Stored data:
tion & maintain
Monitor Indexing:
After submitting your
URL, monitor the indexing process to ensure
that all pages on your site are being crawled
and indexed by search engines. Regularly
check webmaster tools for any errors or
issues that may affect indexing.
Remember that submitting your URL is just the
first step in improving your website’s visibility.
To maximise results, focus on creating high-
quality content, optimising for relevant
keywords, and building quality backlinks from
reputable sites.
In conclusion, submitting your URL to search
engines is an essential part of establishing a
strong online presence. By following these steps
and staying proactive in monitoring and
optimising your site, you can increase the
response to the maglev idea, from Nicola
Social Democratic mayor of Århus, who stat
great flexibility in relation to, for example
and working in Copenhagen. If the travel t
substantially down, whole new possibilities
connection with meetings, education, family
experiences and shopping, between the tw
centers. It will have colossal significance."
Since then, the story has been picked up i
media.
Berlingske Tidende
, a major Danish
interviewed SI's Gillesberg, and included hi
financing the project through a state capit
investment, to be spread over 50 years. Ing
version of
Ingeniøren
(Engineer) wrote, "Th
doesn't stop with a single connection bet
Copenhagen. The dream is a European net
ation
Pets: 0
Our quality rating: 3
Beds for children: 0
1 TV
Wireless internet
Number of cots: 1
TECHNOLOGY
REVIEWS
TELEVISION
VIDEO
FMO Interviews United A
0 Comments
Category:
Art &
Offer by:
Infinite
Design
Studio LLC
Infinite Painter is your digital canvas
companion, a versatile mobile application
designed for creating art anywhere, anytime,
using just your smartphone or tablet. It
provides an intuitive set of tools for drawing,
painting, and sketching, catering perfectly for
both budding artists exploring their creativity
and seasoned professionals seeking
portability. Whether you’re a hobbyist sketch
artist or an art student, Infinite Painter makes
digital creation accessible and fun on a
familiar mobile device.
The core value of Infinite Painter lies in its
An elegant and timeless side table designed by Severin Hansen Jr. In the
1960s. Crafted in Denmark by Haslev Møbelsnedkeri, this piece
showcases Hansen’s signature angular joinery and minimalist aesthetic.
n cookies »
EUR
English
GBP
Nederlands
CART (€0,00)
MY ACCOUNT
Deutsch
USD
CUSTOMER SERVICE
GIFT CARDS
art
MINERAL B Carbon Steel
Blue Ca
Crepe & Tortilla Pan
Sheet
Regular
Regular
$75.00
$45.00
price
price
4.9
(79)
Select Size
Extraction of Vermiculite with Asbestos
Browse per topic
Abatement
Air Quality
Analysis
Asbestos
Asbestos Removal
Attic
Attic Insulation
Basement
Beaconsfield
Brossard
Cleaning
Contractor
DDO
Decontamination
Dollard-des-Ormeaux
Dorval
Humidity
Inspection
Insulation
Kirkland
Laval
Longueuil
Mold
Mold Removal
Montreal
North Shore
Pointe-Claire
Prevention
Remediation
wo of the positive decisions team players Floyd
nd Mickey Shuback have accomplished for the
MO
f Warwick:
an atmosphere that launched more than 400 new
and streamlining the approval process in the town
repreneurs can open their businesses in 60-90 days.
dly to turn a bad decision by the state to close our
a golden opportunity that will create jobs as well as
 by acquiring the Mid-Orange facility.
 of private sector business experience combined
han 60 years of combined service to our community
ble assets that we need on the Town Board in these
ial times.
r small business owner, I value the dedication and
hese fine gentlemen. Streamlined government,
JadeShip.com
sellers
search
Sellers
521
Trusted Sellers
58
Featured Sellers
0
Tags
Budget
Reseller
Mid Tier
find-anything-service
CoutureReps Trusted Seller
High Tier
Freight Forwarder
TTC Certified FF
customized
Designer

# Brief
Return every line above that contains the word "these".

# Result of the exercise
strong online presence. By following these steps
ble assets that we need on the Town Board in these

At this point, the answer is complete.